NY Central RR Co. v. PA. PUCAnnotate this Case
193 Pa. Superior Ct. 636 (1960)
New York Central Railroad Company, Appellant, v. Pennsylvania Public Utility Commission.
Superior Court of Pennsylvania.
Argued September 14, 1960.
November 16, 1960.
Before GUNTHER, WRIGHT, WOODSIDE, ERVIN, WATKINS, and MONTGOMERY, JJ. (RHODES, P.J., absent).
*637 Paul Silberblatt, with him Bell, Silberblatt & Swoope, for appellant.
Anthony L. Marino, Assistant Counsel, with him S. Maxwell Flitter, Assistant Counsel, and Joseph I. Lewis, Chief Counsel, for Pennsylvania Public Utility Commission, appellee.
OPINION BY WATKINS, J., November 16, 1960:
This appeal involves the application of The New York Central Railroad Company for approval by the Pennsylvania Public Utility Commission of a change in the status of its station at Karthaus, Karthaus Township, Clearfield County, Pennsylvania, from that of an agency freight station to that of a nonagency carload only freight station. The original application was filed by the railroad company in August of 1959 and was denied on May 16, 1960. A petition for rehearing and modification was filed on June 1, 1960 and denied by the commission's order dated June 27, 1960.
At the hearing on the original petition which was held on December 2, 1959, the only protestant to appear and give testimony was a representative of the Curtiss-Wright Corporation on behalf of its Curon Division at Quehanna, Pennsylvania. The order of the commission refusing the petition is largely based on this testimony, and the conclusion of the commission of the necessity of rail service and in particular less *638 than carload (L.C.L.) services for the newly established company.
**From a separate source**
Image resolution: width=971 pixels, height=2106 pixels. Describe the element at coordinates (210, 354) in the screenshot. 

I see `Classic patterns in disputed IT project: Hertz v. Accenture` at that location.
However, the petition for rehearing, sets forth as its reason the necessity for the petitioner, in view of the commission's order, to present additional testimony concerning car and L.C.L. shipments by Curtiss-Wright Corporation.
This Court has held that it will not disturb the conclusions of the commissions unless they are capricious, arbitrary or so unreasonable as to amount to an error of law, and that it is not the function of the Court to sit as a super administrative board of review. Bridgewater Boro. v. Pa. P.U.C., 181 Pa. Superior Ct. 84, 99, 124 A.2d 165 (1956).
The factors to be considered in eliminating an agency are accessibility to other stations; the ratio of cost of maintaining the station to revenue received and the necessity for and inconvenience to the public as a whole. Pa. Railroad Co. v. Pa. P.U.C., 184 Pa. Superior Ct. 228, 132 A.2d 887 (1957); Reading Company v. Pa. P.U.C., 191 Pa. Superior Ct. 635, 159 A.2d 61 (1960). The decision of the commission in this case seems to have been determined by the weight it gave, and properly so, to the testimony of the protestant, the Curtiss-Wright Corporation. It dealt almost solely with L.C.L. shipments at this location. As the order stated, "The witness further testified that the corporation has been established at this location less than four years and anticipates tripling its 1959 shipping requirements during 1960 and that much of this increased business will be L.C.L. movements."
We all recall the publicity fanfare that met the announcement of the establishment of this project in Pennsylvania and the commission was most certainly justified in making sure that every consideration was given this protestant's desire for adequate railroad *639 transportation service. But we must also consider the plight of modern railroads which is so well set forth in Reading Co. v. Pa. P.U.C., supra, at page 636, where this Court quoted with approval Atlantic Coast Line R. Co. v. Public Service Commission, 77 F. Supp. 675, 685, 686.
The dismissal of the original order was based on testimony taken on December 2, 1959. However, the petition for rehearing was denied on June 29, 1960 and this petition was based on a request to present further testimony concerning the railroad business from the Curtiss-Wright project. Most certainly when the refusal of the original petition was based on the weight given to the testimony that Curtiss-Wright "anticipated tripling its 1959 shipping requirements during 1960" and that most of this increased business will be L.C.L. movements, the testimony that the applicant wanted to present at the rehearing could very well have affected the factors that the commission must have considered in determining the matter. This is especially true as we gather from the oral argument and from the public press that the great hopes that were originally engendered by the Curtiss-Wright project have been dashed and the "anticipated tripling" of its 1960 shipping requirements has not materialized.
We believe, therefore, that the commission erred in not granting the petition for a rehearing, when more complete information would have been available as to the 1960 and future railroad requirements of Curtiss-Wright, upon whose testimony the commission placed so much weight in exercising administrative power in refusing the original petition for the change in status.
We remand the record to the commission and direct it to take such additional testimony as the petitioner may desire to set forth in support of its position.